Task prompt:
Reproduce word for word, from the entries below, the line with "Nepřeháněj to první", the line with "obsah CBD a THC.", and every line between them, and nothing more.

Source data:
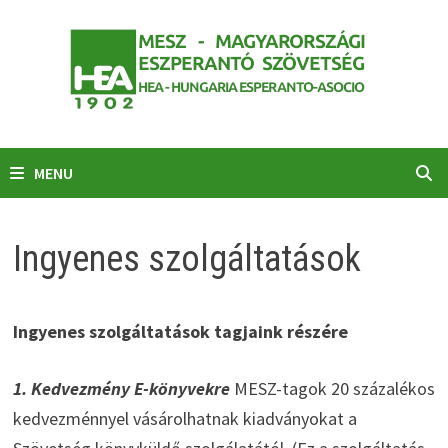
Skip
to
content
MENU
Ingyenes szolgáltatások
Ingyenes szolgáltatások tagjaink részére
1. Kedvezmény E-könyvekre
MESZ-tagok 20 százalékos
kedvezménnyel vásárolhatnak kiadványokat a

...

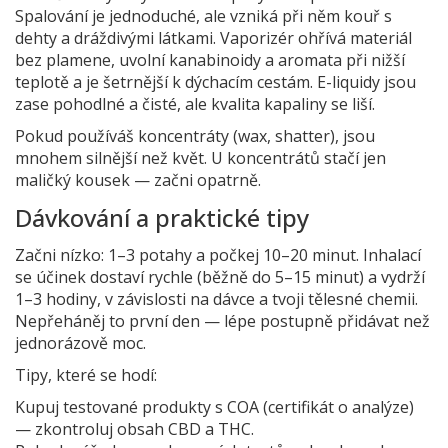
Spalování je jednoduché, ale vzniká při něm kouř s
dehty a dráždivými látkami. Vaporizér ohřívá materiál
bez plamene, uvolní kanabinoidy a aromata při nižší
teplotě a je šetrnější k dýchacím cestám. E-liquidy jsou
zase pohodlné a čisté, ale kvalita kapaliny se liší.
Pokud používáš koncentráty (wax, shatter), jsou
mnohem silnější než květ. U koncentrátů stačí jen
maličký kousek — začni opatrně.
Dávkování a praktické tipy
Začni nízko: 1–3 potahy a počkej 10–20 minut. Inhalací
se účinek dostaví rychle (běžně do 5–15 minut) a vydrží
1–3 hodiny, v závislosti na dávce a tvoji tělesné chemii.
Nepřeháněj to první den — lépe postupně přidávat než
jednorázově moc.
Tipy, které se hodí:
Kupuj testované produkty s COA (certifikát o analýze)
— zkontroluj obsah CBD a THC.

Response box:
Nepřeháněj to první den — lépe postupně přidávat než
jednorázově moc.
Tipy, které se hodí:
Kupuj testované produkty s COA (certifikát o analýze)
— zkontroluj obsah CBD a THC.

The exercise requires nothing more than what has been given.